# Rutensortiment erweitern



## CrunchyChris (11. Januar 2017)

hallo#h

Ich will mein Rutensortiment für Raubfische etwas erweitern. gefischt wird auf Forelle, Barsch, Döbel, Rapfen, Hecht, Zander und Wels:q
Hauptsächlich fische ich an der lahn (ca. 20-30m breite) vom ufer aus.

Köder: alles was das kunstköderregal her gibt bis ca 20cm.

Aktuell vorhandene Spinnruten:

Spro Violetty 2,40m / 3-27gr wg/ Rolle: Daiwa Exceler X 2500 / geflochtene mit 7,7kg tragkraft.

Berkley Cherrywood 2,70 / 30-60gr wg / Rolle: Daiwa Ninja A 2500 / geflochtene mit einmal 12 und einmal 16kg tragkraft.
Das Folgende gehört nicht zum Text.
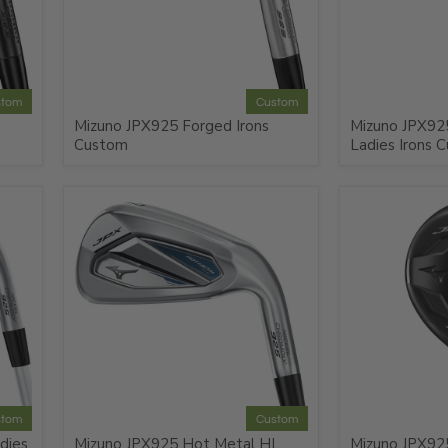
stom
Custom
Mizuno JPX925 Forged Irons
Mizuno JPX92
Custom
Ladies Irons 
stom
Custom
dies
Mizuno JPX925 Hot Metal HL
Mizuno JPX925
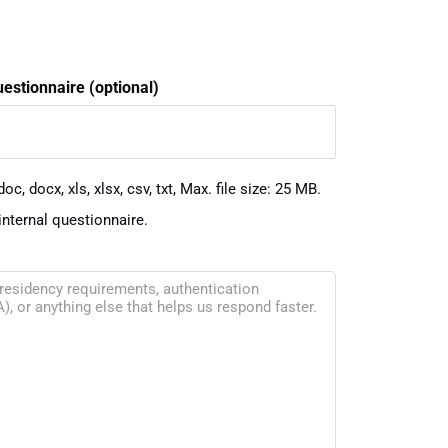
uestionnaire (optional)
oc, docx, xls, xlsx, csv, txt, Max. file size: 25 MB.
internal questionnaire.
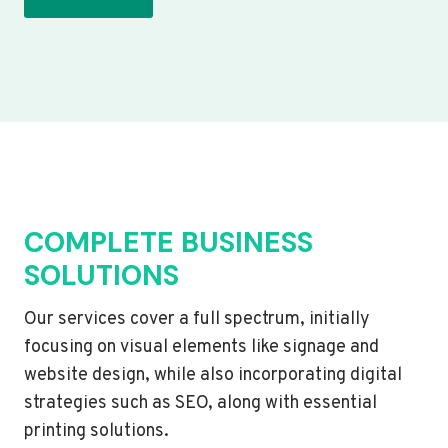
COMPLETE BUSINESS
SOLUTIONS
Our services cover a full spectrum, initially
focusing on visual elements like signage and
website design, while also incorporating digital
strategies such as SEO, along with essential
printing solutions.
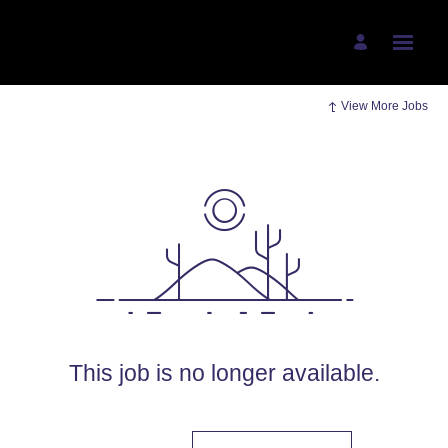
View More Jobs
This job is no longer available.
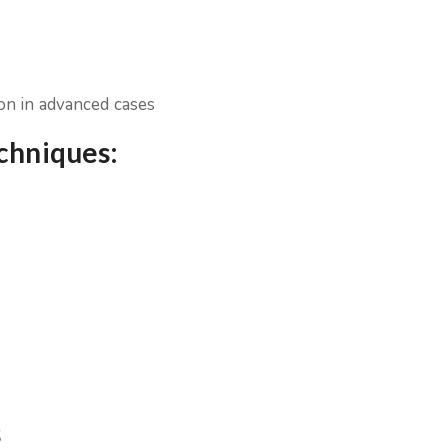
ion in advanced cases
echniques:
s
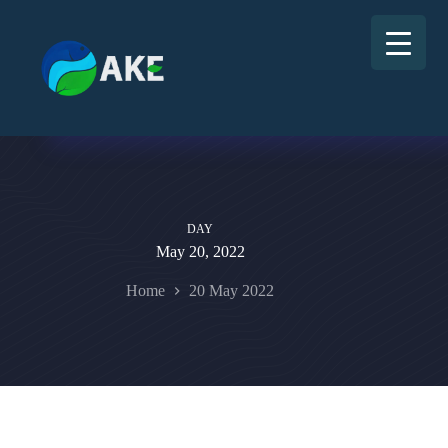
DAY
May 20, 2022
Home
20 May 2022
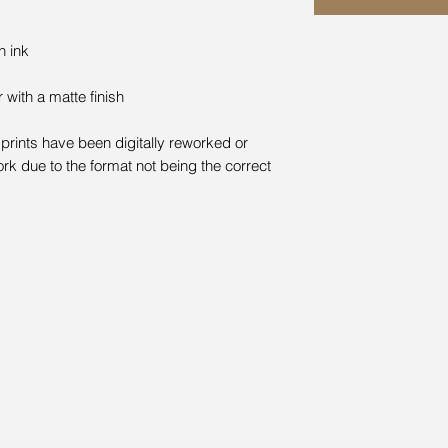
n ink
with a matte finish
prints have been digitally reworked or
rk due to the format not being the correct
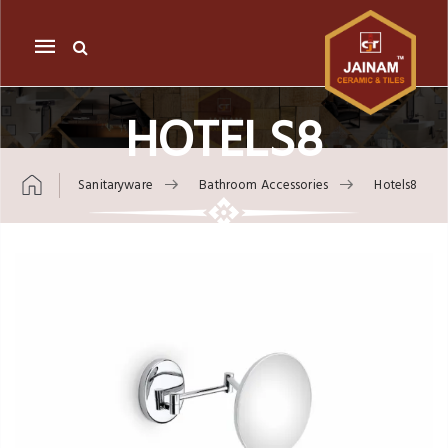
Mobile
navigation
HOTELS8
Sanitaryware
Bathroom Accessories
Hotels8
Skip to content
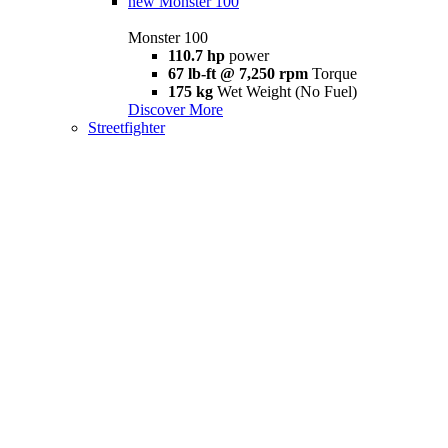
new
Monster 100
Monster 100
110.7 hp
power
67 lb-ft @ 7,250 rpm
Torque
175 kg
Wet Weight (No Fuel)
Discover More
Streetfighter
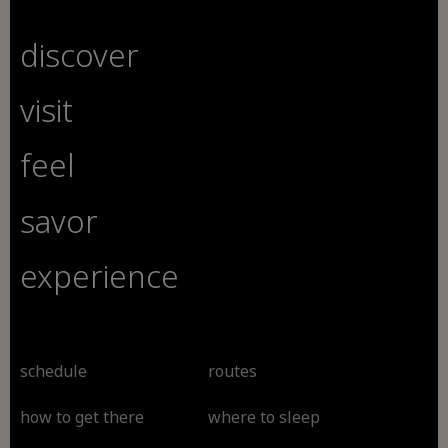
discover
visit
feel
savor
experience
schedule
routes
how to get there
where to sleep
Gesucht wird eine schwere spinnrute um auch mal große Hechte und den ein oder anderen wels zu landen. Die Rute sollte gummis jenseits der 30cm aushalten. dazu muss ich sagen, ich feuere meine köder gerne volle möhre raus und nehme wenig rücksicht auf material|uhoh:
Empfiehlt sich hier eine rute jenseits der 100gr wg? 
Wäre eine multirolle von vorteil?
Welche rollengröße ist empehlenswert?
welche schnurstärke muss her oder reichen die 16kg aus?
Die Rutenlänge sollte so um 2,70m liegen oder empfehlt ihr bei hohem wg eher kürzere/längere Ruten?
Der Preis für Rute u. Rolle sollten bei ca. 200€ liegen.
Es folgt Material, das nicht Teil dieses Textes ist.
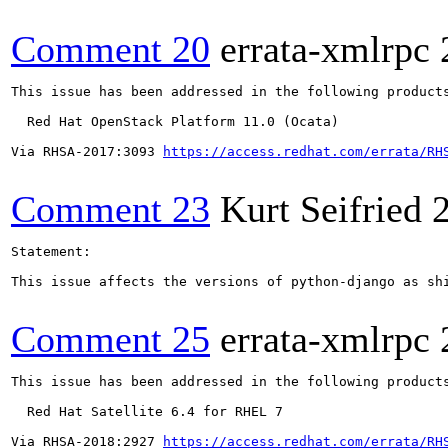
Comment 20
errata-xmlrpc
This issue has been addressed in the following products
  Red Hat OpenStack Platform 11.0 (Ocata)

Via RHSA-2017:3093 
https://access.redhat.com/errata/RH
Comment 23
Kurt Seifried
Statement:

This issue affects the versions of python-django as sh
Comment 25
errata-xmlrpc
This issue has been addressed in the following products
  Red Hat Satellite 6.4 for RHEL 7

Via RHSA-2018:2927 
https://access.redhat.com/errata/RH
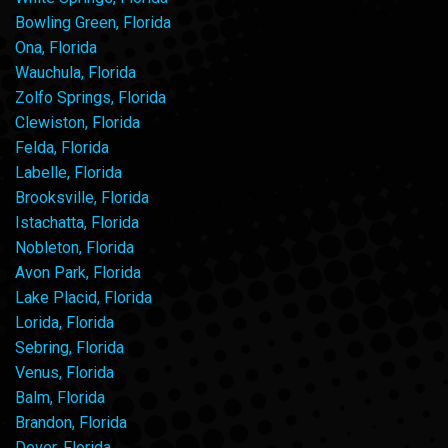
Bowling Green, Florida
Ona, Florida
Wauchula, Florida
Zolfo Springs, Florida
Clewiston, Florida
Felda, Florida
Labelle, Florida
Brooksville, Florida
Istachatta, Florida
Nobleton, Florida
Avon Park, Florida
Lake Placid, Florida
Lorida, Florida
Sebring, Florida
Venus, Florida
Balm, Florida
Brandon, Florida
Dover, Florida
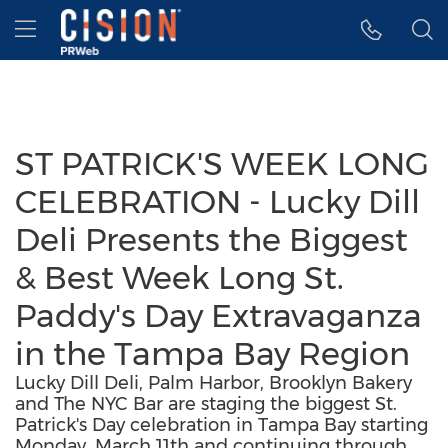
Accessibility Statement
Skip Navigation
Hamburger menu
ST PATRICK'S WEEK LONG
CELEBRATION - Lucky Dill
Deli Presents the Biggest
& Best Week Long St.
Paddy's Day Extravaganza
in the Tampa Bay Region
Lucky Dill Deli, Palm Harbor, Brooklyn Bakery
and The NYC Bar are staging the biggest St.
Patrick's Day celebration in Tampa Bay starting
Monday, March 11th and continuing through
Ausserdem wird eine Ansitzrute gesucht um Köderfische von 10-30cm (eventuell auch größer) auszubringen. bisher nutzte ich die Cherrywood dazu allerdings ist die nicht dazu geeignet und kommt schnell an ihre grenzen:q
Auch hier wäre ich für eine Kaufberatung in Sachen Rute/Rolle/Schnur sehr dankbar.
ins Auge gefallen ist mir das "ansitzwunder" von matze koch
Auch hier sollten die Kosten bei ca 200€ liegen.
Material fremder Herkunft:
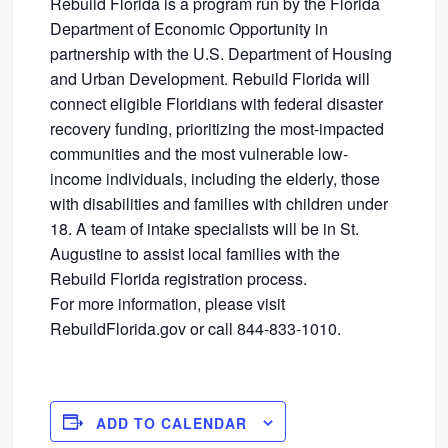
Rebuild Florida is a program run by the Florida
Department of Economic Opportunity in
partnership with the U.S. Department of Housing
and Urban Development. Rebuild Florida will
connect eligible Floridians with federal disaster
recovery funding, prioritizing the most-impacted
communities and the most vulnerable low-
income individuals, including the elderly, those
with disabilities and families with children under
18. A team of intake specialists will be in St.
Augustine to assist local families with the
Rebuild Florida registration process.
For more information, please visit
RebuildFlorida.gov or call 844-833-1010.
ADD TO CALENDAR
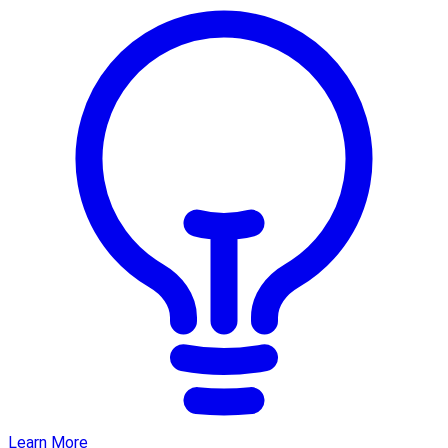
Learn More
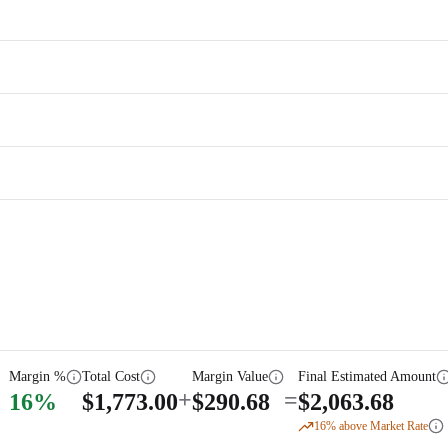
Margin %
Total Cost
Margin Value
Final Estimated Amount
+
=
16
%
$
1,773.00
$
290.68
$
2,063.68
16
% above Market Rate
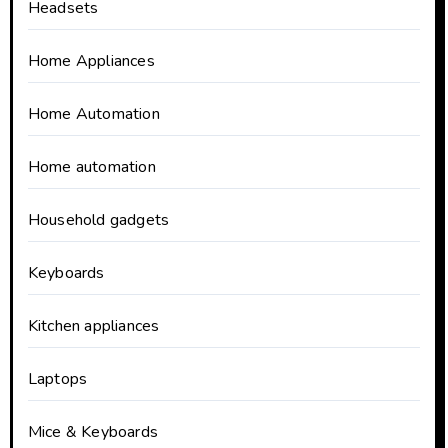
Headsets
Home Appliances
Home Automation
Home automation
Household gadgets
Keyboards
Kitchen appliances
Laptops
Mice & Keyboards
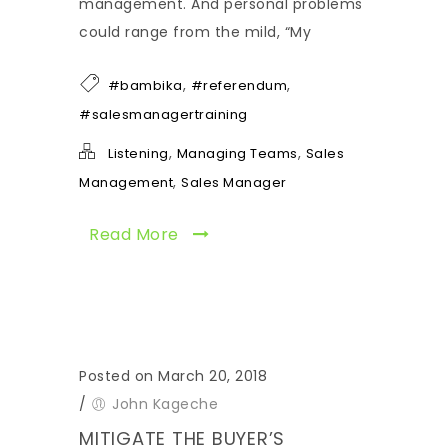
management. And personal problems
could range from the mild, “My
,
,
#bambika
#referendum
#salesmanagertraining
,
,
Listening
Managing Teams
Sales
,
Management
Sales Manager
Read More
Posted on March 20, 2018
/
John Kageche
MITIGATE THE BUYER’S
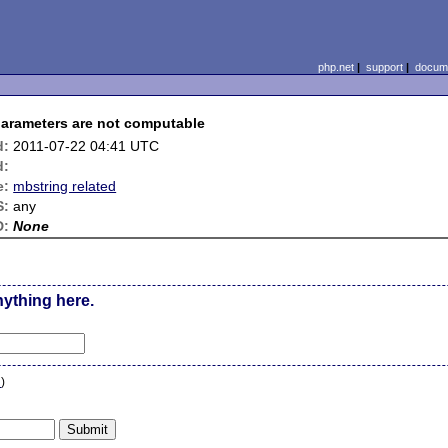
php.net
|
support
|
docume
arameters are not computable
d:
2011-07-22 04:41 UTC
d:
e:
mbstring related
S:
any
D:
None
nything here.
n
)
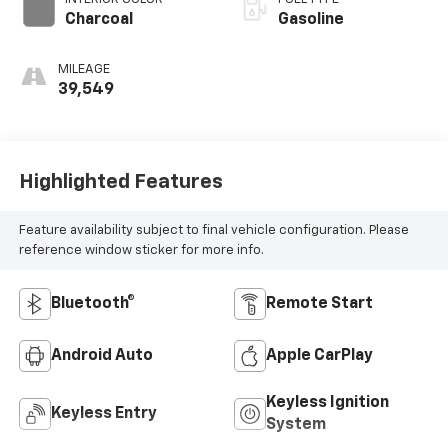
Charcoal
Gasoline
MILEAGE
39,549
Highlighted Features
Feature availability subject to final vehicle configuration. Please
reference window sticker for more info.
Bluetooth®
Remote Start
Android Auto
Apple CarPlay
Keyless Ignition
Keyless Entry
System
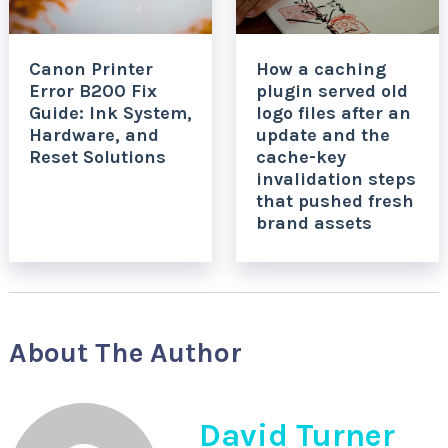
Canon Printer
How a caching
Error B200 Fix
plugin served old
Guide: Ink System,
logo files after an
Hardware, and
update and the
Reset Solutions
cache-key
invalidation steps
that pushed fresh
brand assets
About The Author
David Turner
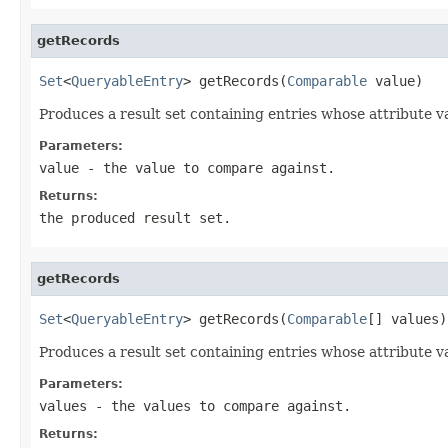
getRecords
Set
<
QueryableEntry
> getRecords(
Comparable
 value)
Produces a result set containing entries whose attribute va
Parameters:
value
- the value to compare against.
Returns:
the produced result set.
getRecords
Set
<
QueryableEntry
> getRecords(
Comparable
[] values)
Produces a result set containing entries whose attribute va
Parameters:
values
- the values to compare against.
Returns:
Viele Fragen warten auf viele antworten
gruß Christian


----------



## jkc (11. Januar 2017)

*AW: Rutensortiment erweitern*

Hi, bei Gummifischen über 30cm ist man in der Regel schon weit über die 100g rüber, je nach Köder auch schon in der Größenordnung 200-300g. Da wäre eine Multirute nicht verkehrt, dann wird es mit den 200€ aber nicht so einfach.
Ich denke es wäre sinnvoll erst mal die Köder möglichst genau ein zu grenzen und zu benennen.

Grüße JK


----------



## CrunchyChris (11. Januar 2017)

*AW: Rutensortiment erweitern*

Denke in erster linie an Real Eel 40cm, lange Twister.  verschiedene Shad`s und eventuell Wobbler hab mir allerdings noch keine genauen modelle rausgesucht.
an den 200€ soll es nicht scheitern will ja auch zumindest ein bisschen qualität:q

bei den Gummis dachte ich z.b an abu garcia svartzonker mcpike shad
*
*


----------



## CrunchyChris (11. Januar 2017)

*AW: Rutensortiment erweitern*

Diese gummis sind mir gerade ins Auge gesprungen:
https://abgemetert.com/wp-content/uploads/2016/07/Modi-übersicht-alle-3.jpg


----------



## 50er-Jäger (11. Januar 2017)

*AW: Rutensortiment erweitern*



CrunchyChris schrieb:


> Denke in erster linie an Real Eel 40cm, lange Twister. verschiedene Shad`s und eventuell Wobbler hab mir allerdings noch keine genauen modelle rausgesucht.
> an den 200€ soll es nicht scheitern will ja auch zumindest ein bisschen qualität:q
> 
> bei den Gummis dachte ich z.b an abu garcia svartzonker mcpike shad




 Da kann ich dir die Berkley selection mit 200g WG empfehlen, gibt's als Spinning oder Castrute. Die Castversion gibt's in Nauen bei Moritz für 50 Euro, da machst du nix verkehrt mit...


----------



## CrunchyChris (11. Januar 2017)

*AW: Rutensortiment erweitern*

Das hört sich gut an, danke für den tipp|supergri mit meiner berkley bin ich sehr zufrieden von daher wäre das eine überlegung wert.


----------